(一社)氣と丹田の合氣道会 楽心館

合気道と「前のめり」熟年世代の性

今回も脱線気味になりそうです。

熟年合気道のわれら・・・なぜ「合気道」だったのか?
先日こんなエピソードが・・

今年も始まった税金の確定申告受付。
今年は早めに片付けたいと、初日の午前中に税務署へ。

すると、税務署の中庭にはすでに長蛇の列!
(あちゃ、出直すか・・)と思いながら、並んでいる顔ぶれを見ると、どう見ても団塊の世代から上の方々ばかり。??

しかも、
提出用紙を積み重ねた長いテーブルの前では我先にと用紙を奪い合っていらっしゃる。
(きっと、医療費の控除など少しでも税金を還付させたいのかな、と推測)

みなさんの全身から、獣のガツガツしたオーラが見えるよう・・
きっと、日頃は好好爺の顔なのでしょうが、
一旦ことあると、気色ばんだり、殺気立ってしまう。
まるで、銭湯の一番風呂が、イモの小洗い・・の状態。

・・そのとたん、合気道熟年組のみなさんにありがちな、「前のめり」癖を思い起こしました(私を含めて)

ご存じでしょうが、
団塊から上の世代はとにかく人口がいたずらに多いのです。

一学級多い時は60人いて、それが一学年に6クラスか7クラスあったのです。
校庭にプレハブを建て、二部制になったところさえありました。
高校大学と、必然的に受験地獄。一浪二浪は当たり前。

年末の帰省シーズンには上野駅にテント村ができるほどの大行列を作り、ホームに入線する汽車に、窓から荷物を投げ入れて座席を確保していた・・そんな世代です。

以降も、
就職、結婚、マイホーム、マイカーと、あらゆるイベントに集中、互いに熾烈な競争を繰り広げた、いわば、宿命の熟年組です。

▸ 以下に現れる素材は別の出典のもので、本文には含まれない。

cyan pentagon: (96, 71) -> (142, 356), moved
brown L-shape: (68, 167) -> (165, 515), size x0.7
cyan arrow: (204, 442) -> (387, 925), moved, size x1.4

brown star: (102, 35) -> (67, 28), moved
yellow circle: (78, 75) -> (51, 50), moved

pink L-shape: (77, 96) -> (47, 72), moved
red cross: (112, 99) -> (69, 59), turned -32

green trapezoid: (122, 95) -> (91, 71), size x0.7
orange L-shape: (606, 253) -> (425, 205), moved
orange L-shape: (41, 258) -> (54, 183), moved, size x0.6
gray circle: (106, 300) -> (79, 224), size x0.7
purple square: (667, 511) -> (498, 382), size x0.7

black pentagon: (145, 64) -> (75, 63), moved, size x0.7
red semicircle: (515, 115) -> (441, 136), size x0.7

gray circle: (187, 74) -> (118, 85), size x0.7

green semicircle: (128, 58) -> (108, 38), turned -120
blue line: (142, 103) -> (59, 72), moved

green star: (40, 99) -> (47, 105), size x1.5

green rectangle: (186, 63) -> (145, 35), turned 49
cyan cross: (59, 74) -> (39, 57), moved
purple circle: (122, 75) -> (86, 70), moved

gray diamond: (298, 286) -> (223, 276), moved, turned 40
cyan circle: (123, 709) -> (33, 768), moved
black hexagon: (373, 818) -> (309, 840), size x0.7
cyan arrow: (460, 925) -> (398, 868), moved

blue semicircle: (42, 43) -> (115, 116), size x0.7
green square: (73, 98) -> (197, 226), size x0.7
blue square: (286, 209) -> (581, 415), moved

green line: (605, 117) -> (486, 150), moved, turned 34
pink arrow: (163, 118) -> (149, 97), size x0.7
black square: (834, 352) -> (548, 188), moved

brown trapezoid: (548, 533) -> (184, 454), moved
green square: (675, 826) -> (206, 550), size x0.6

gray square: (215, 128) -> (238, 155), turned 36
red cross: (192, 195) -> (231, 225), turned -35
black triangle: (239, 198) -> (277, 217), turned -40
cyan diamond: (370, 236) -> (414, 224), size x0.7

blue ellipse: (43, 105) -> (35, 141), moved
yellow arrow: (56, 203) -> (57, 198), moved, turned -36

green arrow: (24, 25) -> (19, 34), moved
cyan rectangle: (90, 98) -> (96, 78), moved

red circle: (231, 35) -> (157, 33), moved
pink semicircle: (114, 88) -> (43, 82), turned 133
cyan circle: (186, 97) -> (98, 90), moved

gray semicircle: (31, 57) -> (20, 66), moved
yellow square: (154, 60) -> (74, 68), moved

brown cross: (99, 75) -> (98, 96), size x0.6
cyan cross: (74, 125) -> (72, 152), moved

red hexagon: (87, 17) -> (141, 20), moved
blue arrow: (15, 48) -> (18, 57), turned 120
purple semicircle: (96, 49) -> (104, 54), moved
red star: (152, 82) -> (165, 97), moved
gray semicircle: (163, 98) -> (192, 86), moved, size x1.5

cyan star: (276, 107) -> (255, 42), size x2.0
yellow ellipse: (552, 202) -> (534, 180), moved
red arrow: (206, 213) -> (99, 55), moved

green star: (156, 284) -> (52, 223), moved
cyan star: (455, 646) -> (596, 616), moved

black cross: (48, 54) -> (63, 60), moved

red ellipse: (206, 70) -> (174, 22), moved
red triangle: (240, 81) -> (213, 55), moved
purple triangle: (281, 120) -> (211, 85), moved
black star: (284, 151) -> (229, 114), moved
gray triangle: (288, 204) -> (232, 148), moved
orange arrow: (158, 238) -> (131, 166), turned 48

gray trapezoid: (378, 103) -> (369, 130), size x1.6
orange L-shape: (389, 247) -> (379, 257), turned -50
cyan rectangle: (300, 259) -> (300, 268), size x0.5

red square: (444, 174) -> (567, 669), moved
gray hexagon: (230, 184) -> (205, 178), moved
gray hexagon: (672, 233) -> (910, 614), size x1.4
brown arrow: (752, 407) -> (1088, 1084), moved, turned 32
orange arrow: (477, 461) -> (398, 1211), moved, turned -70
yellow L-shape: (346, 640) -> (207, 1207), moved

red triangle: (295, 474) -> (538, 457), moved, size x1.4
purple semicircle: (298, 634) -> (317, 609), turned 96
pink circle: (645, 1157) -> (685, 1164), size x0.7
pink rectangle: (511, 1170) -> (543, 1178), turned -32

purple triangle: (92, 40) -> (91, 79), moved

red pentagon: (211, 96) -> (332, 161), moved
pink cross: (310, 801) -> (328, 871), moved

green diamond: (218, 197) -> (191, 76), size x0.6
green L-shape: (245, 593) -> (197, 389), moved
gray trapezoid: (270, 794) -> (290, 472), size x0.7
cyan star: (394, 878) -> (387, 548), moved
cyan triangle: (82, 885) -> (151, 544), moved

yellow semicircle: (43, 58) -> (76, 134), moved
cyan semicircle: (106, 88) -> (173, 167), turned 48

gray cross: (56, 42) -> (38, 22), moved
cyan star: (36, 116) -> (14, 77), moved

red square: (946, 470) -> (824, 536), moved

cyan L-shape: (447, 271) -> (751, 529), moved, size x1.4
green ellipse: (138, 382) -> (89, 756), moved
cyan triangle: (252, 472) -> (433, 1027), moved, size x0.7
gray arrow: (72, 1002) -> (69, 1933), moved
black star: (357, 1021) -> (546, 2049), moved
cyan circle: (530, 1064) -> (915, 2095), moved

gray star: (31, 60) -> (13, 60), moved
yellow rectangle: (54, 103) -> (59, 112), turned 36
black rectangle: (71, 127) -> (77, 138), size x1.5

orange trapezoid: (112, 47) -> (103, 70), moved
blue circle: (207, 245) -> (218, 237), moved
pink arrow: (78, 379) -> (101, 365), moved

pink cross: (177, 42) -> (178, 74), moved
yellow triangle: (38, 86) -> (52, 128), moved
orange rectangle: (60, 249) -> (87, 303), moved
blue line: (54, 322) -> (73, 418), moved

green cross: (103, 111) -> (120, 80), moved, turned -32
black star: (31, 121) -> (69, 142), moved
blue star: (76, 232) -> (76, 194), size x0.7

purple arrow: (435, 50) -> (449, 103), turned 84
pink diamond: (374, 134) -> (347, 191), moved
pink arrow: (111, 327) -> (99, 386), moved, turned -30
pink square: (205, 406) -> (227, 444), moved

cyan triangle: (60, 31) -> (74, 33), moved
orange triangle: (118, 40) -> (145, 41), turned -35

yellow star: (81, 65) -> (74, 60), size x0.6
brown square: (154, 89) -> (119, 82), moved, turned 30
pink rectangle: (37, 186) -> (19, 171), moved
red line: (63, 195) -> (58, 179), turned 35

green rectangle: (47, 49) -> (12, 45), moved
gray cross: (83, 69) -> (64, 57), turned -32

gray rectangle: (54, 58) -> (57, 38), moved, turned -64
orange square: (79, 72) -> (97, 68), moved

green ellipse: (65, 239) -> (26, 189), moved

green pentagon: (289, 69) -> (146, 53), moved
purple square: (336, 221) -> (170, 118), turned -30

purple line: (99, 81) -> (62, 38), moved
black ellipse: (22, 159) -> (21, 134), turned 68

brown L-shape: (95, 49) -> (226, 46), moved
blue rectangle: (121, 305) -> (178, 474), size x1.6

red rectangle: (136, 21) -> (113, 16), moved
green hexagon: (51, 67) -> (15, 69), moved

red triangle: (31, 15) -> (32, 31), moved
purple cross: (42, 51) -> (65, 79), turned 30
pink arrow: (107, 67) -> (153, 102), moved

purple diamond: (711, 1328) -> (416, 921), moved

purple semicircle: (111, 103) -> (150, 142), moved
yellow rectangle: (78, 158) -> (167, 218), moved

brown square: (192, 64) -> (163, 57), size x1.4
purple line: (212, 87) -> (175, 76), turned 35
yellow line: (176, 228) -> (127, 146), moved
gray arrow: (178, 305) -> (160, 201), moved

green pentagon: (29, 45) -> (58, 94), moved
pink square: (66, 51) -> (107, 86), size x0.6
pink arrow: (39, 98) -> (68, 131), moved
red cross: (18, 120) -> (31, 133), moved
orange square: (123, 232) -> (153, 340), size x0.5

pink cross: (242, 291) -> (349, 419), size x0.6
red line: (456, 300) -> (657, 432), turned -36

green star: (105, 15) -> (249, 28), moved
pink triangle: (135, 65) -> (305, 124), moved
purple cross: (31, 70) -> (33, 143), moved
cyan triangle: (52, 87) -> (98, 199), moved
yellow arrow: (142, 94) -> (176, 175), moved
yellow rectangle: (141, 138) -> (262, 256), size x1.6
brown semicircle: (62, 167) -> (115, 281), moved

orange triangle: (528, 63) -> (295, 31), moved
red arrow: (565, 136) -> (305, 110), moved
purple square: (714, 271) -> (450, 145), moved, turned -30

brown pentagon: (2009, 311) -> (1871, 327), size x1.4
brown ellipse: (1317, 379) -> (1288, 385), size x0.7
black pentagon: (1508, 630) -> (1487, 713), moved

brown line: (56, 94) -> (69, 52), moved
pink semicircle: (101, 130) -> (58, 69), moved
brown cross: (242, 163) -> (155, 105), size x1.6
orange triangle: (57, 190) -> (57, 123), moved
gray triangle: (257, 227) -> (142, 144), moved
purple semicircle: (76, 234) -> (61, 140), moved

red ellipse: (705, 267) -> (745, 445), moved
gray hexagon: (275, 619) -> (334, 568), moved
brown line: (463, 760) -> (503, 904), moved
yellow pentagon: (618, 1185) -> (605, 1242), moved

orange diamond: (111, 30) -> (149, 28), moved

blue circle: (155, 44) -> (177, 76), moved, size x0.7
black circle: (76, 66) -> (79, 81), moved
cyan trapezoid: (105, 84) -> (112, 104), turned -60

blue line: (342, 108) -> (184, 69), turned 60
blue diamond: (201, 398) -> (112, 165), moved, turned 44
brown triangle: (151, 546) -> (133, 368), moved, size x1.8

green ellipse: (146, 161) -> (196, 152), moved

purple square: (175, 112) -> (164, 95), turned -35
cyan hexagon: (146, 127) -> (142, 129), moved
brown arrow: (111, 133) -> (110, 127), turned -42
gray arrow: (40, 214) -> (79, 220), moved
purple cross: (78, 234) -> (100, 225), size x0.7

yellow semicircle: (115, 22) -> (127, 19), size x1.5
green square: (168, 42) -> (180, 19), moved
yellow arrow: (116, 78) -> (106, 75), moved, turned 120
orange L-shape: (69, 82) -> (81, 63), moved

(後手を踏んではならない)その脅迫観念に背中を押されながら高度経済成長の戦士となってきたというわけです。
いわば、「前のめり」の人生を条件付けされてきたといえます。

現役時代のみならず、定年後も、旅館の食事タイムにまっさきに順番待ちの列に並び、バイキングの毛ガニのテーブルに走っていくのも・・この世代。

まあ、おばさんたちがバーゲンに異常に反応するのと同じです。
病院の待合所がだって一年中、それに近いことでしょう。

そう、
熟年層は生涯、競争に明け暮れて生き延びてきた世代です。

心の中で無意識に反芻してきた言葉は、(遅れてはならじ!)(人より先に!)
ドアの隙間にさっと足を差し入れ、自己主張しないと転落しそうな怖さがいつもあったのです。
(本当に悲しい性ですね)

だから、歳をとっても何かに立ち向かうとき、条件反射的に気が焦る、はやる、慌てる。
身体が衰えた今でも、「人生いつも前のめり」が身にしみこんでいるのです。

熟年のわれら、合気道を「前のめり」の人生から解放されるべくやっているのかもしれません。
(あと知恵ですが)

晩年とはいえ、哀しい習い性をせめて合気道で浄化し、人生を清くしめくくりたいもの。

軸を立て、初動を消し、加速せず、等速直線で、接点では力を抜き・・
わかっているんですがねえ。

どうか、
若いご同輩は、稽古でご一緒した際は、ご理解のほどを。